The Mudcat Café TM
Thread #31121   Message #403275
Posted By: Lanfranc
21-Feb-01 - 07:16 PM
Thread Name: Help: Greensleeves the real composer?
Subject: RE: Help: Greensleeves the real composer?
When I was studying Early Music aeons ago, I remember this discussion arising. From what I remember, the tune we now know as "Greensleeves" was originally of Flemish origin and a dance tune. Henry VIII's claim to authorship would thus be about as tenuous as that of Paul Simon to "Scarborough Fair". You'd have had to be a brave man to gainsay him at the time, however, and it does make a good story.

Can't come up with any formal documentary proof at this stage, but it would be interesting to know why the Belgian songwriter Jacques Brel, who wasn't exactly renowned as a fan of "English" folk songs, used a variant of the tune for his song "Port of Amsterdam".

It is possibly the best known early "English" tune, and has been rehashed numerous times over the years. Ralph Vaughan Williams "Fantasy on a Theme of Greensleeves" (which also includes the Norfolk folksong "Lovely Joan") is perhaps the most famous, and there are numerous parodies.
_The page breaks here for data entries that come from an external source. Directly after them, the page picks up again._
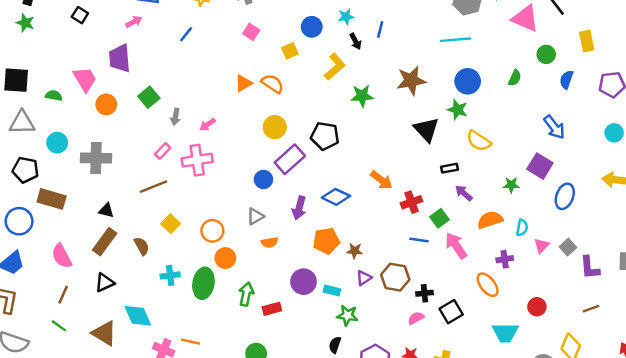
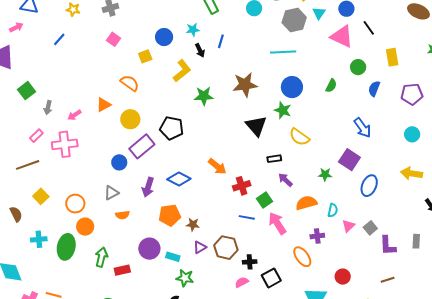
orange triangle: (244, 83) -> (104, 105), moved

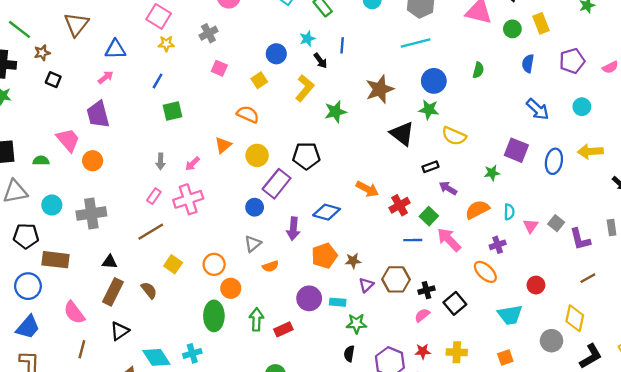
green circle: (358, 67) -> (512, 29), moved
green square: (26, 91) -> (173, 111), moved, turned 36
blue arrow: (362, 128) -> (538, 109), moved
blue ellipse: (369, 186) -> (554, 161), moved
cyan cross: (39, 239) -> (192, 353), moved

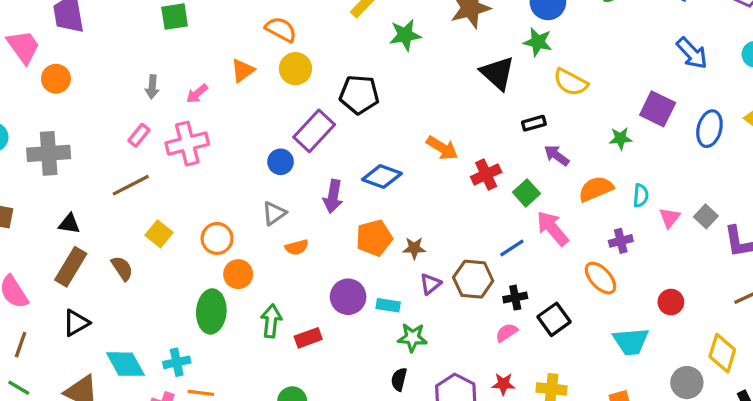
yellow circle: (257, 155) -> (295, 69), moved
blue line: (413, 240) -> (512, 248), moved, turned -36

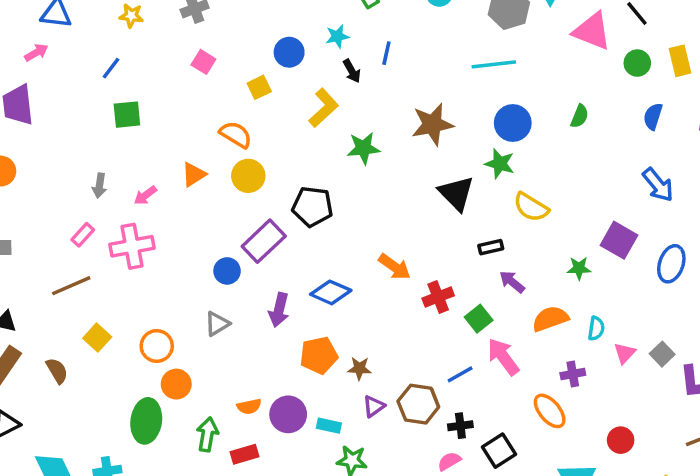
orange semicircle: (297, 247) -> (249, 406), moved

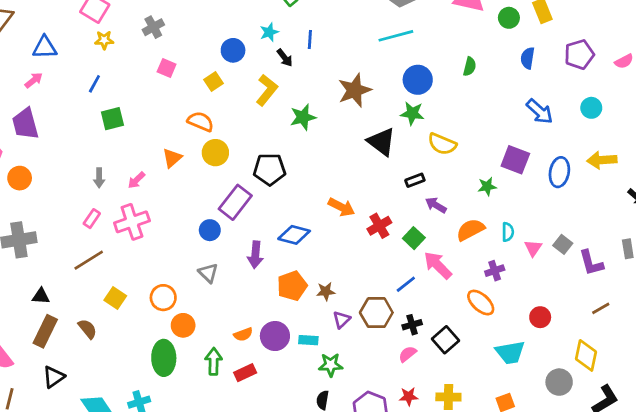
gray triangle: (217, 324) -> (208, 273), turned -35

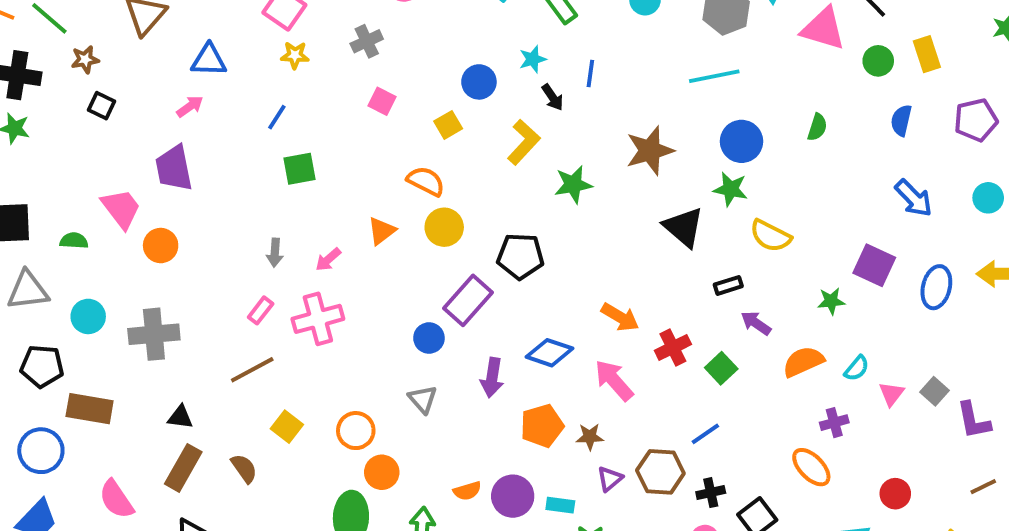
cyan semicircle: (508, 232) -> (857, 368), turned 36
pink arrow: (438, 265) -> (614, 380), moved

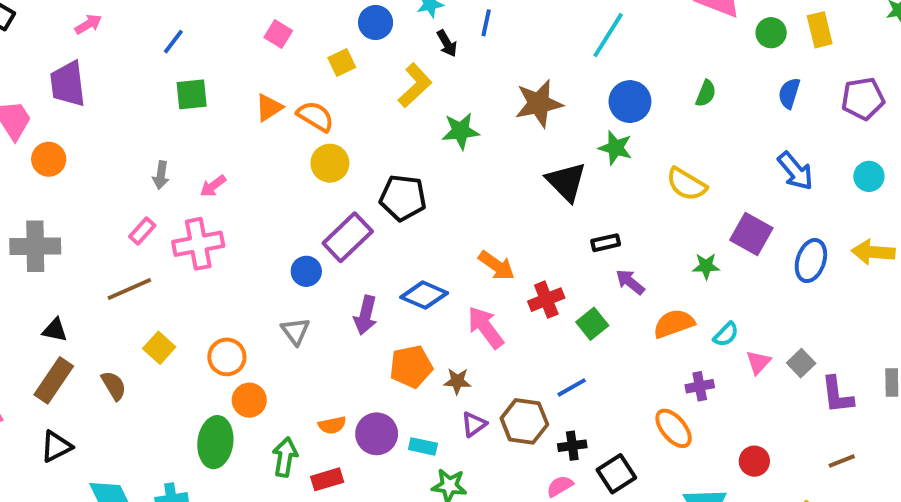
cyan line: (714, 76) -> (608, 35), turned -51
orange triangle: (382, 231) -> (269, 108), moved
yellow semicircle: (771, 236) -> (686, 184), moved

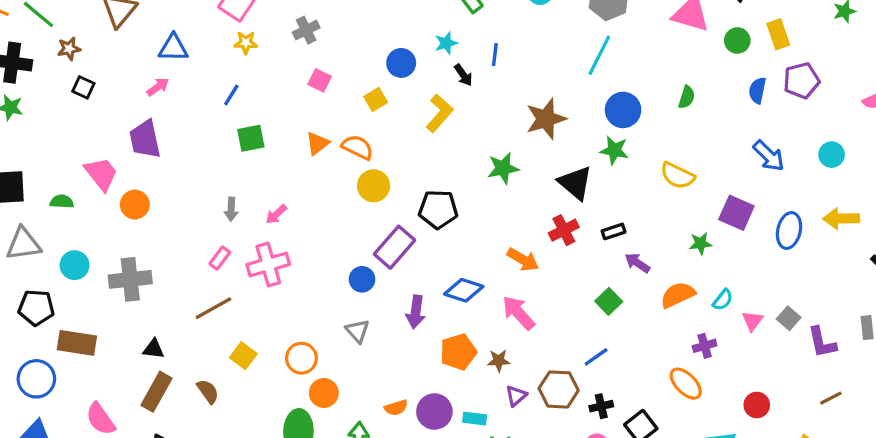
purple pentagon: (863, 99) -> (801, 81), moved
green star: (461, 131) -> (503, 168), moved
red cross: (546, 300) -> (564, 230), moved

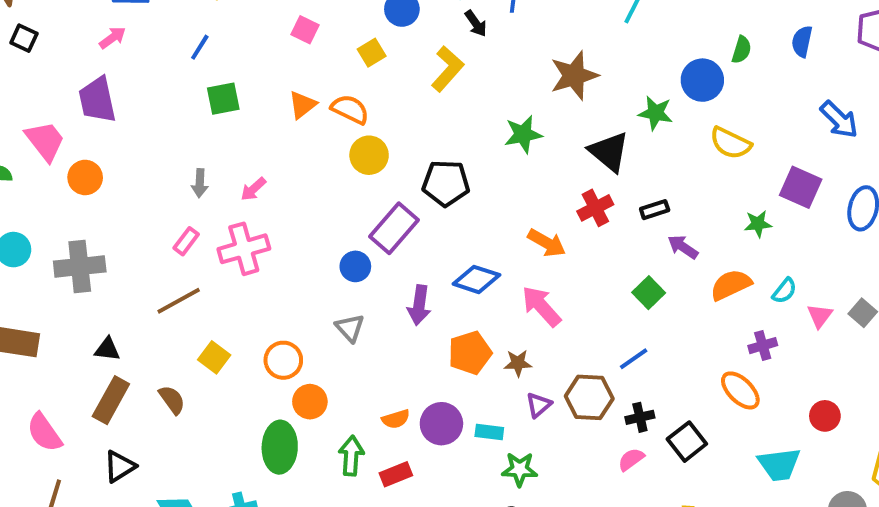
blue semicircle: (757, 90) -> (802, 41), moved
blue circle: (623, 110) -> (702, 80), moved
There is also the Christmas Carol "What Child is This?" and the 1960s French pop song "Loin" (that's French for "far away", and not anatomical, by the way!).

As Flanders and Swann used to say, "In every period play, set in any time from the Wars of the Roses to the Victorian era, "Greensleeves" is always played - and the royalties go to Royalty!"

But please, always play it in 6/8 and NOT 3/4!!!!